The event counted upon an international panel of experts in the field as Eva Hallström, the Regional Councillor of the Region Värmland (SE) and Chair of AER Working Group on Environment and Climate change. Mrs Hallström opened the discussion providing insights on the importance of achieving a full circular economy transition and the work that international organisations and institutions – including AER, the EU, and the UN – are doing to this aim. The Värmland region is at the forefront when it comes to the green transition through an established system of schools and a dominating university that prepares youngsters to work in a circular bio-based economy, an innovation park, and the recognition of “paper region” due to its long experience with the employment of sustainable materials as paper in the replacement of plastic and over 100 dedicated companies.
Additionally, Belén Gracia, PhD Area Coordinator at Campus Iberius (ES) and Coordinator of the Eramus+ Project PackAlliance, explained how the PackAlliance project is tackling the skills shortage in the circular packaging industry seeking to align academic curricula with industry’s needs.The project is based on open innovation and co-creation approaches that empower the main actors affected by the circular skills transition, as well as on transnational cooperation with higher educational institutions and private companies. Students and SMEs cooperate in detecting the professional skills shortage in the circular packaging industry, and – through the support of educational institutions – in designing a new post-graduate programme focused on the needed competences.
Lastly, Øyvind Nordstrand, Advisor at the Inland County Council (NO), presented the regional and national efforts to strengthen the bioeconomy in the region. According to a report published by SINTEF in 2018, 25.000 new jobs related to bioeconomy can be created in the region by 2050. To achieve this, the region has launched the Competency Pilot project financed jointly by the County and the Ministry of Local Governments and Modernisation as part of a broader national initiative. Specifically, the project focuses on addressing the competency needs in the forest industry by applying the competency broker model, and connecting national and regional governments, local businesses, academia and education institutions, and the civil society. Competency brokers visit and liaise with local SMEs to map their needs in terms of skills, and based on the results, the region develops a training programme that can be customised to the specific needs of the SME. At the same time, the project will provide the region with a more general framework that can be applied for other sectors and replicated by other regions.

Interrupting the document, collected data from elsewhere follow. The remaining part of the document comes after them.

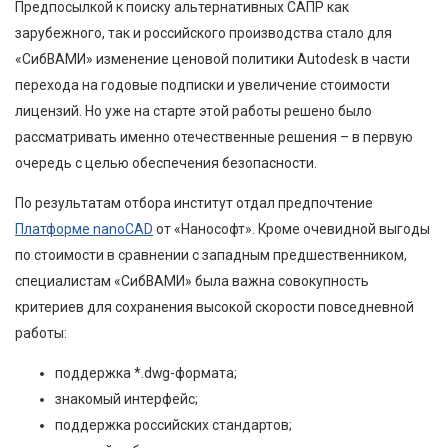
Предпосылкой к поиску альтернативных САПР как
зарубежного, так и российского производства стало для
«СибВАМИ» изменение ценовой политики Autodesk в части
перехода на годовые подписки и увеличение стоимости
лицензий. Но уже на старте этой работы решено было
рассматривать именно отечественные решения – в первую
очередь с целью обеспечения безопасности.
По результатам отбора институт отдал предпочтение
Платформе nanoCAD
от «Нанософт». Кроме очевидной выгоды
по стоимости в сравнении с западным предшественником,
специалистам «СибВАМИ» была важна совокупность
критериев для сохранения высокой скорости повседневной
работы:
поддержка *.dwg-формата;
знакомый интерфейс;
поддержка российских стандартов;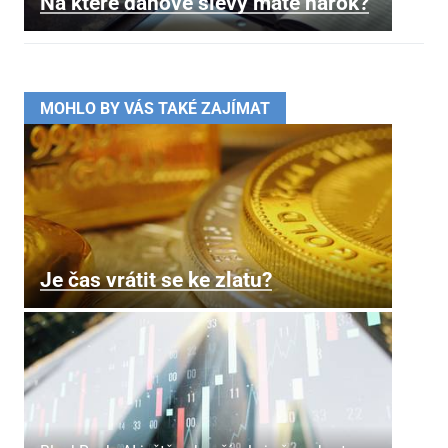
Na které daňové slevy máte nárok?
MOHLO BY VÁS TAKÉ ZAJÍMAT
Je čas vrátit se ke zlatu?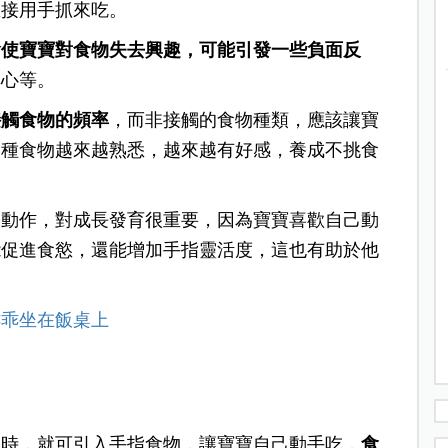
直接用手抓來吃。
會使寶寶對食物失去興趣，可能引發一些負面反
專心等。
接觸食物的頻率
，而非接觸的食物種類，應該讓寶
這種食物越來越熟悉，越來越有好感，養成不挑食
個動作，對成長發育很重要，因為寶寶喜歡自己動
能促進食慾，還能增加手指靈活度，這也有助於他
乖乖坐在飯桌上
月時，就可引入手指食物，讓寶寶自己動手吃，
食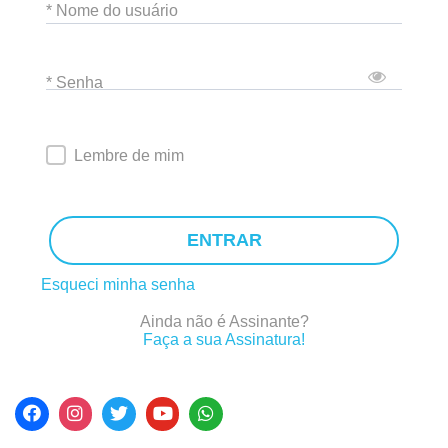
* Nome do usuário
* Senha
Lembre de mim
ENTRAR
Esqueci minha senha
Ainda não é Assinante?
Faça a sua Assinatura!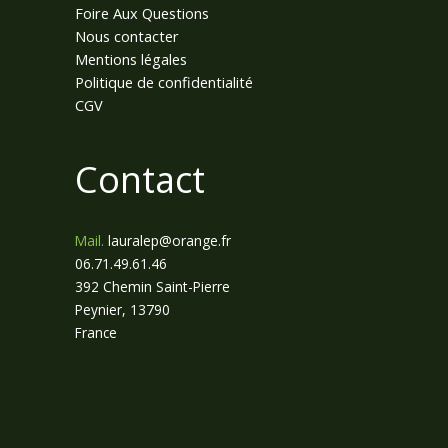
Foire Aux Questions
Nous contacter
Mentions légales
Politique de confidentialité
CGV
Contact
Mail.
lauralep@orange.fr
06.71.49.61.46
392 Chemin Saint-Pierre
Peynier
,
13790
France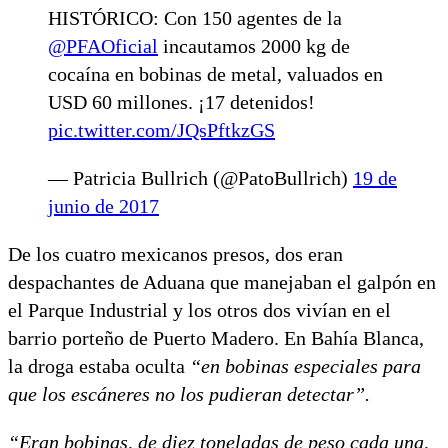
HISTÓRICO: Con 150 agentes de la
@PFAOficial
incautamos 2000 kg de
cocaína en bobinas de metal, valuados en
USD 60 millones. ¡17 detenidos!
pic.twitter.com/JQsPftkzGS
— Patricia Bullrich (@PatoBullrich)
19 de
junio de 2017
De los cuatro mexicanos presos, dos eran
despachantes de Aduana que manejaban el galpón en
el Parque Industrial y los otros dos vivían en el
barrio porteño de Puerto Madero. En Bahía Blanca,
la droga estaba oculta
“en bobinas especiales para
que los escáneres no los pudieran detectar”.
“Eran bobinas, de diez toneladas de peso cada una,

The examples and discussions held within the webinar emphasised the importance of directly engaging with local business to understand what skills are needed for a circular economy and to jointly develop educational or training programmes that can meet the needs of the future. At the same time, collaboration among regions and VET organisation across Europe and beyond becomes crucial for designing a model that can be broadly applied and declined to different societal contexts and economic sectors.